## TRY IT
Each line below containing the word "Mallorca" needs to be shown.

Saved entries
********************

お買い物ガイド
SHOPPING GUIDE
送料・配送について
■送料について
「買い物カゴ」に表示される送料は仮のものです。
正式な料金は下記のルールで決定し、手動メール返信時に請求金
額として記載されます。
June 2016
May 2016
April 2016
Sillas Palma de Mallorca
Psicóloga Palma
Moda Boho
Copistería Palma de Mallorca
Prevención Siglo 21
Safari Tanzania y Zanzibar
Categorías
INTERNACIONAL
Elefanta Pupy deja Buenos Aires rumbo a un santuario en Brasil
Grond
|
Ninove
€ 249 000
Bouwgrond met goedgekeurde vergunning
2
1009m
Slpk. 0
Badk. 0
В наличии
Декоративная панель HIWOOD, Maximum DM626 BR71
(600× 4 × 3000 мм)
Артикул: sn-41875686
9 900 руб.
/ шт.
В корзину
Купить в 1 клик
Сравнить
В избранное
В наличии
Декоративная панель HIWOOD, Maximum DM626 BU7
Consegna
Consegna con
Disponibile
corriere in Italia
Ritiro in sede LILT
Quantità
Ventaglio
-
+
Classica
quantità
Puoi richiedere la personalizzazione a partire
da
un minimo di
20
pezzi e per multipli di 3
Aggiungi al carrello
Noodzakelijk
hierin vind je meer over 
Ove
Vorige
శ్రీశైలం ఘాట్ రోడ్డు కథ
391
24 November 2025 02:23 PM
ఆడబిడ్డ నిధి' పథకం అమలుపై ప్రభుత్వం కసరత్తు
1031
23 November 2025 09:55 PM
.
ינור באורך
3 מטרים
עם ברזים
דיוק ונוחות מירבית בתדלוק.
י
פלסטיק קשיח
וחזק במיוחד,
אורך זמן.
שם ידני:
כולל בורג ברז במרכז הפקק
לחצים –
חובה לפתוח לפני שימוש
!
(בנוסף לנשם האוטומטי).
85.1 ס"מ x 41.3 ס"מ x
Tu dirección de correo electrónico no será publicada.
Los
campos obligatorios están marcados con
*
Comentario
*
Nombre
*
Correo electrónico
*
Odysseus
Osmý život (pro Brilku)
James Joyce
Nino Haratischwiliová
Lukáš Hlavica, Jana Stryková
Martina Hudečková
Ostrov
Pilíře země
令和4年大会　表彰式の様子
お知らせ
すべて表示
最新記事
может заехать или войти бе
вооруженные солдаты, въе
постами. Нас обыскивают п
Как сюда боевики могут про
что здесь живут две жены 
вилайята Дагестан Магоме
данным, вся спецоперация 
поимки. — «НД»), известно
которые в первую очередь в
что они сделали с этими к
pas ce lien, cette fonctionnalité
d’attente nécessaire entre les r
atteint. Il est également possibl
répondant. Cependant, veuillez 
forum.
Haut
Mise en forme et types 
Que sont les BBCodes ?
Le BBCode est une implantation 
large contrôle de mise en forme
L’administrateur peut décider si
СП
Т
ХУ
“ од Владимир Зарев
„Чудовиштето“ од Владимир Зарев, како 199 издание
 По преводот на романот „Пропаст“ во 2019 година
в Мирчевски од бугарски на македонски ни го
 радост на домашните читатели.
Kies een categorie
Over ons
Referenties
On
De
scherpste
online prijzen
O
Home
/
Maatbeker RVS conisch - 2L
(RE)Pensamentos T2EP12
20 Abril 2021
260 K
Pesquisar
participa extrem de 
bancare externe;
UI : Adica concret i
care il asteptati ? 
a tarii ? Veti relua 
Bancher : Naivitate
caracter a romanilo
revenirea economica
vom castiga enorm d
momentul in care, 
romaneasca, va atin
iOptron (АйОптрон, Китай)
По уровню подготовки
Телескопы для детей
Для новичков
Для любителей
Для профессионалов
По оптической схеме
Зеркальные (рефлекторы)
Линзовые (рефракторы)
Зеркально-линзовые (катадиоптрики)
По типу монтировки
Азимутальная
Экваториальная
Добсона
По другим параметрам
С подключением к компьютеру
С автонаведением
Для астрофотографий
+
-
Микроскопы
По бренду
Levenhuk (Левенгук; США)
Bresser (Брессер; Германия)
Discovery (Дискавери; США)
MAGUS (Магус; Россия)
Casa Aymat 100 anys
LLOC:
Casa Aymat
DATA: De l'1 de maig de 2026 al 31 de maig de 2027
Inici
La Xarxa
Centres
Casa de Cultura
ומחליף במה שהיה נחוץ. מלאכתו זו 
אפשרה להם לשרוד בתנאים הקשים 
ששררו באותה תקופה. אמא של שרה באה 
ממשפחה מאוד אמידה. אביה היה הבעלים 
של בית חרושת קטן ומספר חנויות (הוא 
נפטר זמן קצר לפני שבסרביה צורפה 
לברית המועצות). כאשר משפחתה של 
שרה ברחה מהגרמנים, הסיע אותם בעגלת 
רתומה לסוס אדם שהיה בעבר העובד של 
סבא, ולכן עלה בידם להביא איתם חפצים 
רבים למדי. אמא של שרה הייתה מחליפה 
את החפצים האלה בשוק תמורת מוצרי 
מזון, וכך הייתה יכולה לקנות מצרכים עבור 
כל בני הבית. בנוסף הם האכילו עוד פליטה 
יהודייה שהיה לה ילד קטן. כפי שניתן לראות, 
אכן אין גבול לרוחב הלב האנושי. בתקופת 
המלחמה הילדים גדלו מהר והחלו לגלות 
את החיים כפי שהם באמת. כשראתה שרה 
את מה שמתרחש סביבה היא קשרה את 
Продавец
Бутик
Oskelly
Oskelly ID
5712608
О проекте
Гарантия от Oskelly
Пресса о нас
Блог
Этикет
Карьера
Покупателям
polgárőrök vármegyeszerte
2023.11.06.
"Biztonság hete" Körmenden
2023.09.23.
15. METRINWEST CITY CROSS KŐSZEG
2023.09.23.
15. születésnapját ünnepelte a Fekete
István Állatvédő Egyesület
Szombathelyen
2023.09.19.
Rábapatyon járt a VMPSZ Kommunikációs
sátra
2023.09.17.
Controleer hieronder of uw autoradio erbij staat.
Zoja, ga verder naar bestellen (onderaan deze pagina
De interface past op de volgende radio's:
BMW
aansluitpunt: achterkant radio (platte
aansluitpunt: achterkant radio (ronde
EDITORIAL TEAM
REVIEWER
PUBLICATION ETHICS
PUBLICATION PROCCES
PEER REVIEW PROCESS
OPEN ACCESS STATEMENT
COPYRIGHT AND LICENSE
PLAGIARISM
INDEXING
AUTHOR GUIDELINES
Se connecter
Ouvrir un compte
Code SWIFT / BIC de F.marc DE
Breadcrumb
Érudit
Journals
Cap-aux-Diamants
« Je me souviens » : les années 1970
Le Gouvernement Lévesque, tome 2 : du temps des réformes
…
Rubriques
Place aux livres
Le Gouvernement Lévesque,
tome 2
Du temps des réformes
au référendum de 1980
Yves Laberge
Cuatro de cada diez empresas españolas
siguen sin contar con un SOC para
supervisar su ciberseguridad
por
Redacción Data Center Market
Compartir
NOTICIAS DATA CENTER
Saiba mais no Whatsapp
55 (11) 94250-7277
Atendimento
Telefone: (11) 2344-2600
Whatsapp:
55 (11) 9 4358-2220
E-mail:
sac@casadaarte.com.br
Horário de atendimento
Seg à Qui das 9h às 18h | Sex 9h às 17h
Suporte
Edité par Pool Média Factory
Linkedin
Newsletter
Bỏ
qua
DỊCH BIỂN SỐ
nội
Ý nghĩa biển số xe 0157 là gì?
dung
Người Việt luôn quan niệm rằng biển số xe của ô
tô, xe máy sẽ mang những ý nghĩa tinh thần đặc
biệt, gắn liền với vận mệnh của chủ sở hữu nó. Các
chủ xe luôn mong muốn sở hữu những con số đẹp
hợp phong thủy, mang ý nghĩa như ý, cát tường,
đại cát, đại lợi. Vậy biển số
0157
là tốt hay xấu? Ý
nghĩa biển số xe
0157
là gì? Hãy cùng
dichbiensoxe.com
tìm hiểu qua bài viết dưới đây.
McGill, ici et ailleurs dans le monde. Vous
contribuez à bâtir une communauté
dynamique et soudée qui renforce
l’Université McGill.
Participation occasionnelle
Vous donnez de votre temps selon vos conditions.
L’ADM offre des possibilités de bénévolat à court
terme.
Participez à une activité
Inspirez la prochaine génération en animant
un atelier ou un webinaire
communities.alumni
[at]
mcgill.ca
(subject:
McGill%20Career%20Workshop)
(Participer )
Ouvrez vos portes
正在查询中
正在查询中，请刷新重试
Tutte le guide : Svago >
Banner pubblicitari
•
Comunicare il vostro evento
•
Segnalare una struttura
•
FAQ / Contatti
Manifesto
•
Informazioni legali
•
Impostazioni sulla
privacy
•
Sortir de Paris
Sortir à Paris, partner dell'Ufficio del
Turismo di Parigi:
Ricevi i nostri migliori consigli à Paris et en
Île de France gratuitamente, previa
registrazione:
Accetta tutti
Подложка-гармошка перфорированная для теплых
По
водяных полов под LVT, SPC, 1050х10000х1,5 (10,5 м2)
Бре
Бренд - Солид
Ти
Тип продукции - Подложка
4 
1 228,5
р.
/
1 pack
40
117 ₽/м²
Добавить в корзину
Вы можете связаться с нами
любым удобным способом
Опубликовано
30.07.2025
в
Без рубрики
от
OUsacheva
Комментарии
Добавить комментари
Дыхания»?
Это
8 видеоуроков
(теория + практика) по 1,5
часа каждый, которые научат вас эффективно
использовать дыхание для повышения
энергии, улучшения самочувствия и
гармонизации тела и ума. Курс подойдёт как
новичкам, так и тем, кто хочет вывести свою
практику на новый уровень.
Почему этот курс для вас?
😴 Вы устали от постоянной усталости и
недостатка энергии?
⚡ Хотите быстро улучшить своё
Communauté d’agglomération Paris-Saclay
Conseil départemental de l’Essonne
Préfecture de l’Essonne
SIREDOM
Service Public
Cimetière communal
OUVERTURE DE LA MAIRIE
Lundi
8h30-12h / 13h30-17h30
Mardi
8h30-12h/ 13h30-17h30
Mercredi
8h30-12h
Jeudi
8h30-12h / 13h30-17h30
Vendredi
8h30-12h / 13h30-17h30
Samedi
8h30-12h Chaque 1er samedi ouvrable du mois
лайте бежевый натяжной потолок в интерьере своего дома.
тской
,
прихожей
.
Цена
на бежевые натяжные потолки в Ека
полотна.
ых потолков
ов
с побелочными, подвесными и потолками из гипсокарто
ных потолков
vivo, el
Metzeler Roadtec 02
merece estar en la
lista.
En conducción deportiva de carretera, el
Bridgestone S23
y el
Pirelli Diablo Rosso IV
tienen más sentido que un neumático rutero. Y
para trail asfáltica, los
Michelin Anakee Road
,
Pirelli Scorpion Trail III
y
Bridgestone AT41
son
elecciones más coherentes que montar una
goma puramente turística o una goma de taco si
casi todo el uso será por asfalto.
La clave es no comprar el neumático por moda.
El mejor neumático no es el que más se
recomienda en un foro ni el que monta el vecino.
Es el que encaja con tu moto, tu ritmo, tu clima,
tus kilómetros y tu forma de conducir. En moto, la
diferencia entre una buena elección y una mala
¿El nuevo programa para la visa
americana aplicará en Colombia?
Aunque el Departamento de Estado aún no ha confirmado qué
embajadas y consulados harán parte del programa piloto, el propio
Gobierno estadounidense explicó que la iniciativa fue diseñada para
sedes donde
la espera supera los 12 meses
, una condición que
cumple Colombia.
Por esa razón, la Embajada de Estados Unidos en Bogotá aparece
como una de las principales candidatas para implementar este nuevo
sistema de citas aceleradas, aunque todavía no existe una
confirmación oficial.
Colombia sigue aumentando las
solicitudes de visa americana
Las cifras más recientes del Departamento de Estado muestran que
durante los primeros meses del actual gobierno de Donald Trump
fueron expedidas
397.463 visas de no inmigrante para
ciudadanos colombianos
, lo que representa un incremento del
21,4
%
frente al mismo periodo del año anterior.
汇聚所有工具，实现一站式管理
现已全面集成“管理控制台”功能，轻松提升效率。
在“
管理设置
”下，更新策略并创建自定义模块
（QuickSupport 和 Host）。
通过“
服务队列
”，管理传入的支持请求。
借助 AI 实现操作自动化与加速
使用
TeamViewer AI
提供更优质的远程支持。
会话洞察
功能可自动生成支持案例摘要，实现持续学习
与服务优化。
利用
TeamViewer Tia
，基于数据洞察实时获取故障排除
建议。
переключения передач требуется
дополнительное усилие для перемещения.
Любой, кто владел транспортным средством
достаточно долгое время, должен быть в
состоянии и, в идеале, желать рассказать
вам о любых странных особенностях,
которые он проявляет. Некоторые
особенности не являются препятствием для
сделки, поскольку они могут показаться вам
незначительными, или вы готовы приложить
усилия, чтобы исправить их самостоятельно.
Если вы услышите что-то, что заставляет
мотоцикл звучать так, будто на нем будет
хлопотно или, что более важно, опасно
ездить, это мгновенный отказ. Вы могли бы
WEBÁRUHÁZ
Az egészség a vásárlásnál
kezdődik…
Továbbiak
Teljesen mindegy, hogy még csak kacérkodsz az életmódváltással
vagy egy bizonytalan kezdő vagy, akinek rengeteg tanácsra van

********************

## SOLUTION TO THIS EXERCISE
Sillas Palma de Mallorca
Copistería Palma de Mallorca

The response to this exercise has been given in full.